Vector Instruction Set: Reduction Instructions¶
pto.v* reduction instruction sets are defined here. Lane grouping, result placement, and inactive-lane rules are part of the visible vector contract and are not left to backend folklore.
Category: Vector reduction operations Pipeline: PIPE_V (Vector Core)
Operations that reduce a vector to a scalar or per-group result.
Common Operand Model¶
%inputis the source vector register value.%maskis the predicate operandPg; inactive lanes do not participate.%resultis the destination vector register value.- Reduction results are written into the low-significance portion of the destination vector and the remaining destination bits are zero-filled.

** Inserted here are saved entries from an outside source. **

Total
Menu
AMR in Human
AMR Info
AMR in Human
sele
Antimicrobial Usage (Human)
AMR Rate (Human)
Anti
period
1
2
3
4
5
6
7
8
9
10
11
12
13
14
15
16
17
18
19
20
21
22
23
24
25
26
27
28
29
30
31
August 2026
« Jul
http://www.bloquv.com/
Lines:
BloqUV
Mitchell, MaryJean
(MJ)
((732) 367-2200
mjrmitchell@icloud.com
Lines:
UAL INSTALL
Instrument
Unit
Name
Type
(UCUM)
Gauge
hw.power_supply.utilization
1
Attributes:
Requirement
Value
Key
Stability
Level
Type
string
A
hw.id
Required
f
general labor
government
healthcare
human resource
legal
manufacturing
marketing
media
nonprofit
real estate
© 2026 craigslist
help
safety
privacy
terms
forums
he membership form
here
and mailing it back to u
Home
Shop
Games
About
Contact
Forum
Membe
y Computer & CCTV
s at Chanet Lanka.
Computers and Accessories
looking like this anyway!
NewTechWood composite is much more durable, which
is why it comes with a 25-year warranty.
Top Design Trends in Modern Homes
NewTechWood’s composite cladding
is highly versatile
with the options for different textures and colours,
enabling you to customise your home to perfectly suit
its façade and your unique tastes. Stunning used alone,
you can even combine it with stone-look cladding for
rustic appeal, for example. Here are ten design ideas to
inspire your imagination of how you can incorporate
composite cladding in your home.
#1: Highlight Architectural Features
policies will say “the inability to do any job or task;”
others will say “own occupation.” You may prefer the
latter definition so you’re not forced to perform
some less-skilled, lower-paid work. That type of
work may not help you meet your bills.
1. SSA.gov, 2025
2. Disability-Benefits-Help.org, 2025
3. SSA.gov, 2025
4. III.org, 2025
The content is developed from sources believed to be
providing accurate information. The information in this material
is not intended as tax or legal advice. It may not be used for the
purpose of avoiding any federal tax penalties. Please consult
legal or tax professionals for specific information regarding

Execution Model: vecscope¶
Reduction operations execute inside a pto.vecscope { ... } region. Cross-lane reductions (vcadd/vcmax/vcmin) are issued to PIPE_V and perform tree-structured reduction in a single instruction. VLane-group reductions (vcgadd/vcgmax/vccgmin) operate within each 32-byte VLane independently.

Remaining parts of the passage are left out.